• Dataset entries
┄┄┄┄┄┄

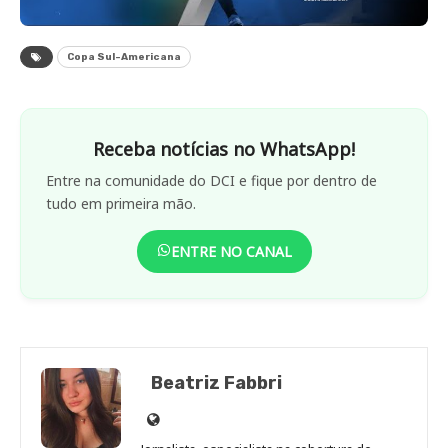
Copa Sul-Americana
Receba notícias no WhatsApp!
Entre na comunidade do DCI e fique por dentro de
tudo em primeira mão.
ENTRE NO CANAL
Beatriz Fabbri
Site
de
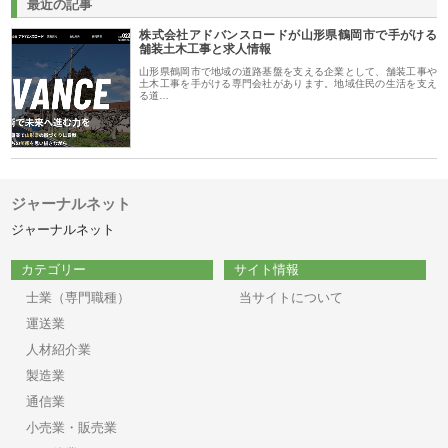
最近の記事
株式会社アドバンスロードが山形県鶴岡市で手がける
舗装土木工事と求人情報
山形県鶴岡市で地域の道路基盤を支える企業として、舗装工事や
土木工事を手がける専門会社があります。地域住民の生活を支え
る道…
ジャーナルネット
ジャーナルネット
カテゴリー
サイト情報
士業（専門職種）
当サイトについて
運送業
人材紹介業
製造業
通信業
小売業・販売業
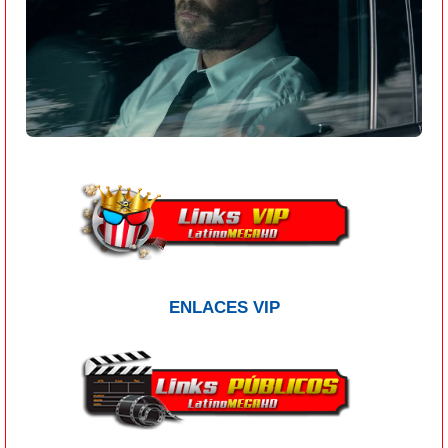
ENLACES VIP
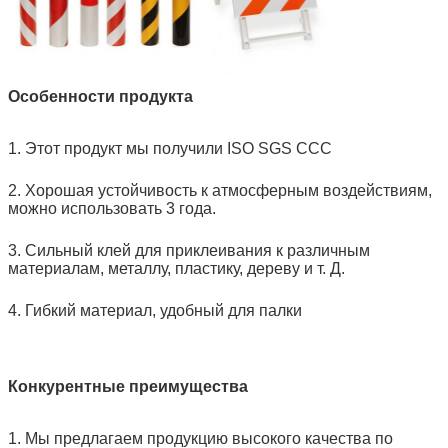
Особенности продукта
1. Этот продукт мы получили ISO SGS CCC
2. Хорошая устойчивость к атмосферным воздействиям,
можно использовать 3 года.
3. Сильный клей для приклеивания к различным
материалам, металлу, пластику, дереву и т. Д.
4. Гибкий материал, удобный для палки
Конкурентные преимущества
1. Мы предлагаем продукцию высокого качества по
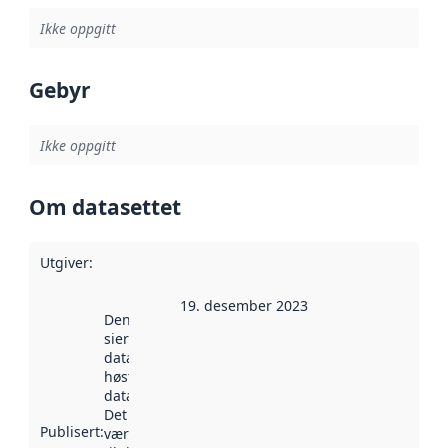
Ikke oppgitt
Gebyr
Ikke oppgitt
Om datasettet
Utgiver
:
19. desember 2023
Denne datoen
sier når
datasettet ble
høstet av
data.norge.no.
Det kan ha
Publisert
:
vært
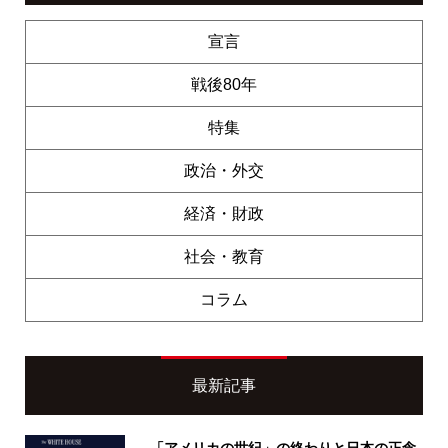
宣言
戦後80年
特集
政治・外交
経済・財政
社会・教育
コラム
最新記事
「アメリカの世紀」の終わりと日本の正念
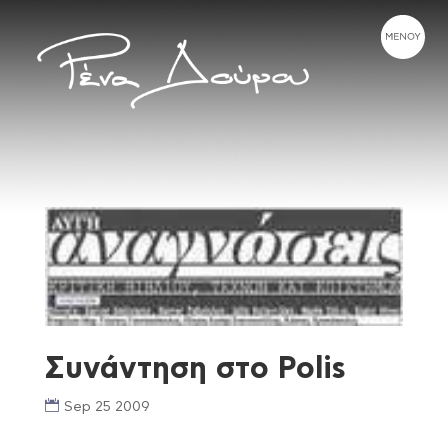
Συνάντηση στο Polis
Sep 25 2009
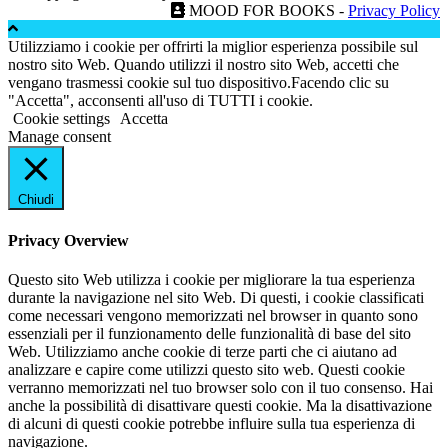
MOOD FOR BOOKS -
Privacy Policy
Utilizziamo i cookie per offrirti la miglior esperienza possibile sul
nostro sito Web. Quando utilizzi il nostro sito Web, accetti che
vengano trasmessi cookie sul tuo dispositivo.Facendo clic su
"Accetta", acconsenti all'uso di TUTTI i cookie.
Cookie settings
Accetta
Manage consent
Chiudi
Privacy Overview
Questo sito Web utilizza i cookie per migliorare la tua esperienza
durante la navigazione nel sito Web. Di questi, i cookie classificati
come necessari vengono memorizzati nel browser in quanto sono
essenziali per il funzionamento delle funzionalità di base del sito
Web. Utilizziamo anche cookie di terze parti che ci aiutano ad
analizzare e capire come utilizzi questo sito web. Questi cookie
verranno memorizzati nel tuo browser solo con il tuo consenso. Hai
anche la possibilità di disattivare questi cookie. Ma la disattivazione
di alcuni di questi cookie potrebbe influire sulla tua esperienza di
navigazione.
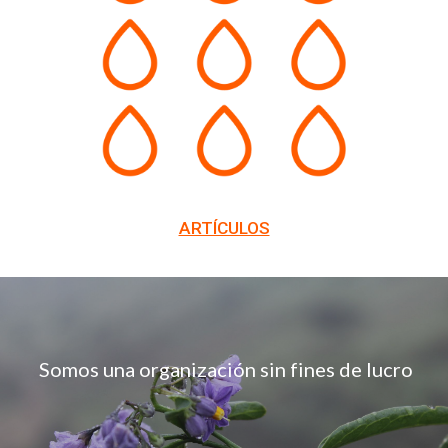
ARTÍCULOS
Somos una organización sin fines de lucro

┄┄┄┄┄┄

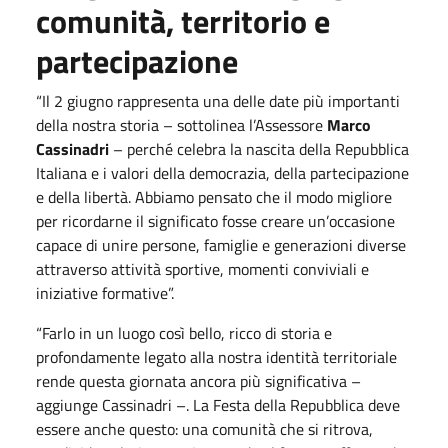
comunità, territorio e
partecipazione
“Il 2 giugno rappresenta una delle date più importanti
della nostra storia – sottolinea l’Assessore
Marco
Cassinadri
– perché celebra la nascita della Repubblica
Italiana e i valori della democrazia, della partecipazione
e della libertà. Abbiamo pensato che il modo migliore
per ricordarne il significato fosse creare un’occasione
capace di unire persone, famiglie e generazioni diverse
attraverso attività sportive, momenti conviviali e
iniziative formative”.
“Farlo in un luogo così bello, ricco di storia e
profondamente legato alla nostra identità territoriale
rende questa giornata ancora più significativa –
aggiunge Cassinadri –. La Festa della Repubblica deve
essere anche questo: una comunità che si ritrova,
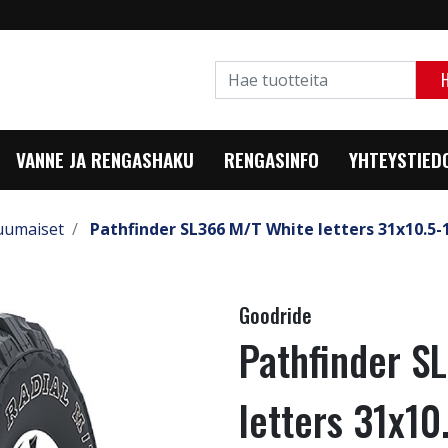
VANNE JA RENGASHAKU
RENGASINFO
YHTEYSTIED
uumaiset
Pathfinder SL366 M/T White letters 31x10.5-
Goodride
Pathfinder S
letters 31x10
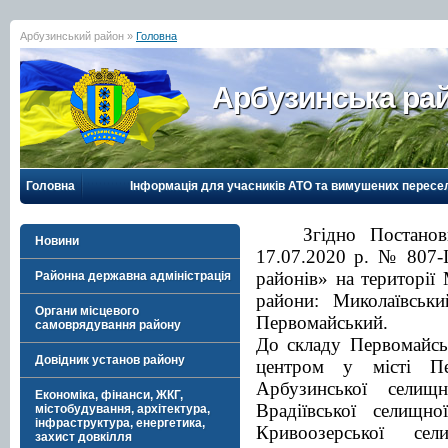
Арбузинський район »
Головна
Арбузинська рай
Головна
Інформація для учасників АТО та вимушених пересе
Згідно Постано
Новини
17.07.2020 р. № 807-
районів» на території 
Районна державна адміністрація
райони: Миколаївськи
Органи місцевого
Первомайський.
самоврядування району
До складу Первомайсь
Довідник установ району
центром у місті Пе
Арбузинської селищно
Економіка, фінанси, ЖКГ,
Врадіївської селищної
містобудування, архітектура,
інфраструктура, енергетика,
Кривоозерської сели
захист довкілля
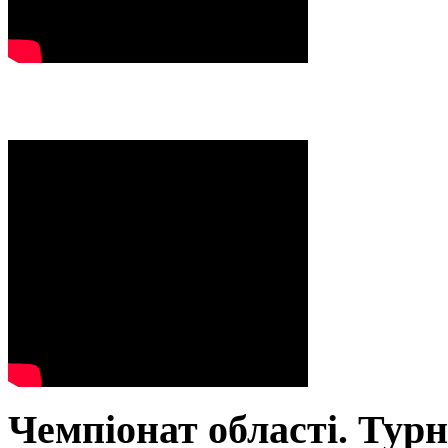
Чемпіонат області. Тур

┄┄┄┄┄┄

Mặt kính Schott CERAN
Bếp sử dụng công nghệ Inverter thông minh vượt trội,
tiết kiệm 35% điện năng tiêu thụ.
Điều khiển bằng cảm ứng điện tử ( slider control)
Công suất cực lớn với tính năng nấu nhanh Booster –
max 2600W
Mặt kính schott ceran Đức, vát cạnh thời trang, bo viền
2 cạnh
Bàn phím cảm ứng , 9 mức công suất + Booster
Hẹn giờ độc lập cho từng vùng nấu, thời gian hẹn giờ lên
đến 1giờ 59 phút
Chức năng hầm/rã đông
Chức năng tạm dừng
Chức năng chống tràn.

┄┄┄┄┄┄

• What is needed
Copy out each line of the records where the word "comunità" appears.

• Result of the task
comunità, territorio e
essere anche questo: una comunità che si ritrova,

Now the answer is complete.